El origen de estas medidas tomadas por Brasil, fue la política de estímulos desarrollada por la Reserva Federal Americana en Estados Unidos, que provocó que existiesen menos trabas a la entrada de capital externo que seguía incidiendo en el aumento de los precios. De esta forma, el Banco de Brasil decidió acabar con esa subida y tomar medidas para contrarrestarla y bajar los niveles de inflación, que llegó hasta niveles del 6,5%.

La apreciación de dólar con respecto al real conllevó la subida de tipos de interés por parte del BCB, ya que consideraba que no había otra salida ante el problema de la subida de precios tan generalizada en el país. Esos motivos han llevado a que el dólar se haya apreciado hasta un 18% en el último año con respecto al real. (ver gráfico)


Daño colateral a Argentina

Pero si un país está sufriendo por extensión esta caída del real con respecto al dólar está siendo Argentina. El país vecino de Brasil está viviendo un proceso de devaluación continúo. Desde que el BCB decidiera tomar todas las medidas para poner freno a la subida de precios, el peso argentino ha perdido valor con respecto al dólar a gran escala.

La divisa argentina se ha depreciado casi un 14% en relación al dólar en lo que va de año. Sin embargo, este dato es aún más cuantioso teniendo en cuenta el ascenso progresivo de las últimas semanas que, llevándolo a una tasa anualizada, supondría una devaluación del 30%. (ver gráfico)

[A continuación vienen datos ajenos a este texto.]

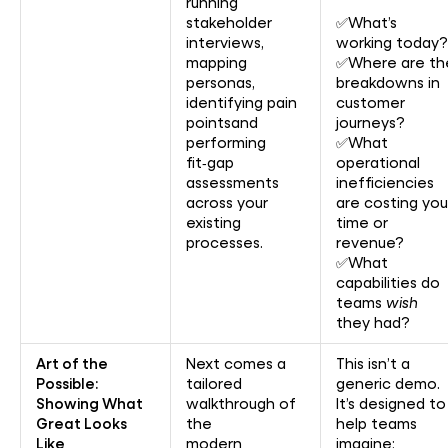
running
stakeholder
✅What’s
interviews,
working today?
mapping
✅Where are th
personas,
breakdowns in
identifying pain
customer
pointsand
journeys?
performing
✅What
fit‑gap
operational
assessments
inefficiencies
across your
are costing you
existing
time or
processes.
revenue?
✅What
capabilities do
teams
wish
they had?
Art of the
Next comes a
This isn’t a
Possible:
tailored
generic demo.
Showing What
walkthrough of
It’s designed to
Great Looks
the
help teams
Like
modern
imagine: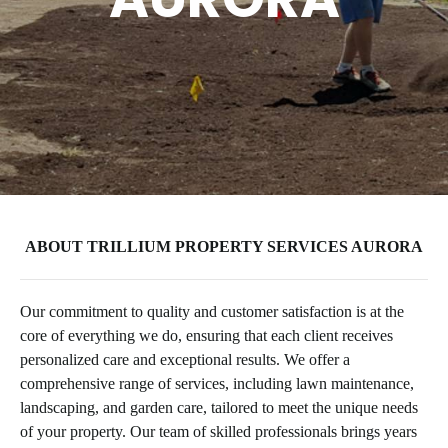
ABOUT TRILLIUM PROPERTY SERVICES AURORA
Our commitment to quality and customer satisfaction is at the
core of everything we do, ensuring that each client receives
personalized care and exceptional results. We offer a
comprehensive range of services, including lawn maintenance,
landscaping, and garden care, tailored to meet the unique needs
of your property. Our team of skilled professionals brings years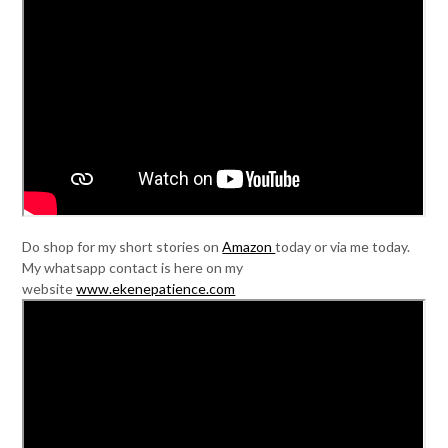
Do shop for my short stories on
Amazon
today or via me today.
My whatsapp contact is here on my
website
www.ekenepatience.com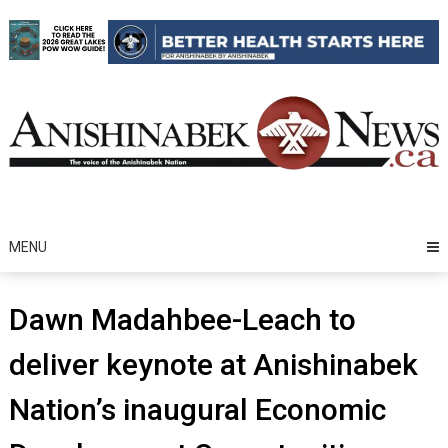
Skip
to
content
MENU
Dawn Madahbee-Leach to
deliver keynote at Anishinabek
Nation’s inaugural Economic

Por otro lado, al Banco Central Argentino no le ha quedado más remedio que devaluar su moneda con respecto al dólar para mantener la competitividad con Brasil. De hecho, Argentina es su principal socio en Latinoamérica y, para sus expertos y la mayoría de economistas, poseer una moneda mucho más fuerte que el real dañaría las relaciones comerciales entre ambos.

México evita el desplome

El único país que está sufriendo con menos intensidad esta tendencia en su divisa con respecto al dólar es México, dado que la moneda estadounidense ha ganado algo más de un 1% al cambio en relación al peso mexicano, aunque desde mayo la apreciación del dólar ha superado el 9%. (ver gráfico)



Sin embargo, el peso mexicano ya está lo suficientemente devaluado por la evolución que ha llevado en los últimos tiempos. De hecho, a día de hoy el cambio está a 13 dólares por peso mexicano y hay muchos expertos que consideran que podría volver a alcanzar los 15 dólares a los que llegó en 2009.